Glad you’re still pressing on regardless!
Best, Trevor


I think you’ve clicked the ‘margin right’ icon (left, centre, right) on the top toolbar, Supratik. ‘Indent right’ is on the lower toolbar, and shows as a page of text with an arrow pointing right in it (or left if wanting to go left in its partner icon), it moves the whole text from the default left margin by increments with each click. I find three increments in from the left is just about right for poetry, and one or two for prose.


Well…..nah……place the curser before “Our” and “Enter” a couple of times to bring the piece down from the top slightly (Get rid of the second ‘Belief System’), also place curser after “reign” at the bottom and Enter a couple of times. Maintains the integrity of the whole piece and is worth it!


Sorry, been out for some fresh air. Looks a lot better doesn’t it; places a good poem in its best light for reading; if the poem’s worthwhile composing, it’s worth the effort too, to present it well. Alison said that too, and her work is always well-presented. Learn a few extra moves, and you’re good thereafter?


I tend to travel less these days, stay more at home in Sweden, and here, we’ve had up to 38,5c the last couple of weeks, staying tropical at night which, as long as you consume a lot of water during the day, is the only real negative.
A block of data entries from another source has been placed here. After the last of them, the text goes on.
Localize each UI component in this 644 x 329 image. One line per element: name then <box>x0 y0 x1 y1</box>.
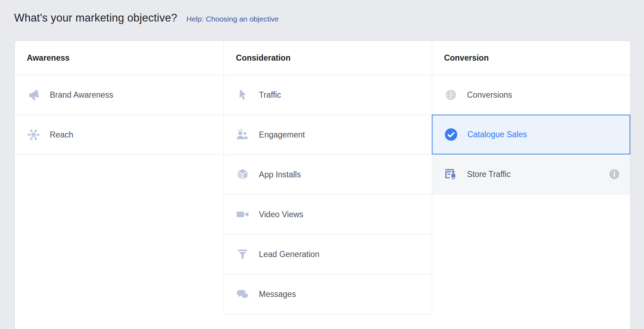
chat-bubbles-icon <box>235 287 250 301</box>
video-camera-icon <box>235 207 250 221</box>
objective-store-traffic[interactable]: Store Traffic <box>432 154 630 194</box>
objective-label: Conversions <box>467 90 512 100</box>
objective-video-views[interactable]: Video Views <box>223 195 432 234</box>
reach-network-icon <box>26 128 41 142</box>
objective-label: Store Traffic <box>467 170 511 179</box>
funnel-icon <box>235 247 250 261</box>
help-link[interactable]: Help: Choosing an objective <box>186 15 279 23</box>
column-conversion: Conversion Conversions Catalogue Sales S… <box>432 41 630 194</box>
objective-lead-generation[interactable]: Lead Generation <box>223 234 432 274</box>
objective-traffic[interactable]: Traffic <box>223 75 432 115</box>
storefront-icon <box>444 167 458 181</box>
objective-engagement[interactable]: Engagement <box>223 115 432 155</box>
objective-label: Reach <box>50 130 73 140</box>
megaphone-icon <box>26 88 41 102</box>
objective-catalogue-sales[interactable]: Catalogue Sales <box>432 115 630 154</box>
objective-brand-awareness[interactable]: Brand Awareness <box>15 75 223 115</box>
objective-label: Messages <box>259 290 296 299</box>
people-engagement-icon <box>235 128 250 142</box>
objective-app-installs[interactable]: App Installs <box>223 155 432 195</box>
column-header-conversion: Conversion <box>432 41 630 75</box>
objective-label: Catalogue Sales <box>467 130 527 139</box>
cursor-icon <box>235 88 250 102</box>
column-consideration: Consideration Traffic Engagement App Ins… <box>223 41 432 314</box>
globe-icon <box>444 88 458 102</box>
check-circle-icon <box>444 128 458 142</box>
objective-label: Traffic <box>259 90 281 100</box>
objective-label: App Installs <box>259 170 301 179</box>
objective-panel: Awareness Brand Awareness Reach Consider… <box>14 41 631 329</box>
objective-label: Lead Generation <box>259 250 319 259</box>
objective-messages[interactable]: Messages <box>223 274 432 314</box>
info-icon[interactable] <box>609 169 620 179</box>
objective-label: Brand Awareness <box>50 90 113 100</box>
column-awareness: Awareness Brand Awareness Reach <box>15 41 223 155</box>
page-title: What's your marketing objective? <box>14 12 177 24</box>
column-header-consideration: Consideration <box>223 41 432 75</box>
cube-icon <box>235 167 250 182</box>
objective-reach[interactable]: Reach <box>15 115 223 155</box>
objective-label: Engagement <box>259 130 305 140</box>
objective-label: Video Views <box>259 210 303 219</box>
page-header: What's your marketing objective? Help: C… <box>14 12 279 24</box>
objective-screen: { "header": { "title": "What's your mark… <box>0 0 644 329</box>
objective-conversions[interactable]: Conversions <box>432 75 630 115</box>
column-header-awareness: Awareness <box>15 41 223 75</box>
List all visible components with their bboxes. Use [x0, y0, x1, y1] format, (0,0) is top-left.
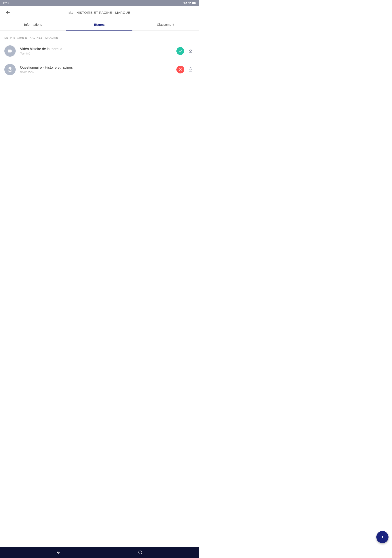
question-mark-icon: [7, 67, 13, 72]
battery-icon: [192, 2, 196, 4]
download-button-2[interactable]: [187, 66, 194, 73]
item-actions: [176, 66, 194, 73]
video-icon-circle: [4, 45, 16, 57]
list-item[interactable]: Questionnaire - Histoire et racines Scor…: [0, 60, 199, 79]
tab-etapes[interactable]: Étapes: [66, 19, 132, 31]
wifi-icon: [183, 1, 187, 5]
item-content: Vidéo histoire de la marque Terminé: [20, 47, 176, 55]
download-button-1[interactable]: [187, 47, 194, 55]
list-item[interactable]: Vidéo histoire de la marque Terminé: [0, 42, 199, 60]
item-subtitle: Terminé: [20, 52, 176, 55]
item-subtitle: Score 22%: [20, 70, 176, 74]
back-arrow-icon: [5, 10, 10, 15]
item-actions: [176, 47, 194, 55]
status-icons: [183, 1, 196, 5]
download-icon: [188, 48, 193, 54]
svg-rect-1: [196, 3, 196, 3]
question-icon-circle: [4, 64, 16, 75]
video-camera-icon: [7, 48, 13, 54]
section-header: M1- HISTOIRE ET RACINES - MARQUE: [0, 31, 199, 42]
page-title: M1 - HISTOIRE ET RACINE - MARQUE: [68, 11, 130, 14]
close-icon: [178, 67, 182, 72]
back-button[interactable]: [3, 8, 12, 17]
item-title: Questionnaire - Histoire et racines: [20, 66, 176, 70]
status-success-icon: [176, 47, 184, 55]
top-nav: M1 - HISTOIRE ET RACINE - MARQUE: [0, 6, 199, 19]
tabs-container: Informations Étapes Classement: [0, 19, 199, 31]
item-content: Questionnaire - Histoire et racines Scor…: [20, 66, 176, 74]
download-icon: [188, 67, 193, 72]
check-icon: [178, 49, 182, 53]
tab-classement[interactable]: Classement: [132, 19, 199, 31]
tab-informations[interactable]: Informations: [0, 19, 66, 31]
status-bar: 12:00: [0, 0, 199, 6]
status-time: 12:00: [3, 1, 10, 5]
item-title: Vidéo histoire de la marque: [20, 47, 176, 51]
svg-rect-2: [192, 2, 195, 4]
signal-icon: [188, 1, 191, 5]
status-error-icon: [176, 66, 184, 73]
Gone down to normal 22c – 24c now, with some much needed rain, so very pleasant again. Where are you located, city or rural?


Yeah, I’ve looked it up now, not too far from the Bangladesh border, and the Bay of Bengal. Looks very green, and with some really magnificent and majestic old buildings, looks a fabulous place! I hope it’s not too noisy, or too warm!


I don’t have any contact with Alison, not since her last visit and sad announcement on here. I expect it was quite an ordeal, and is biding her time, getting her strength up again. She is certainly missed.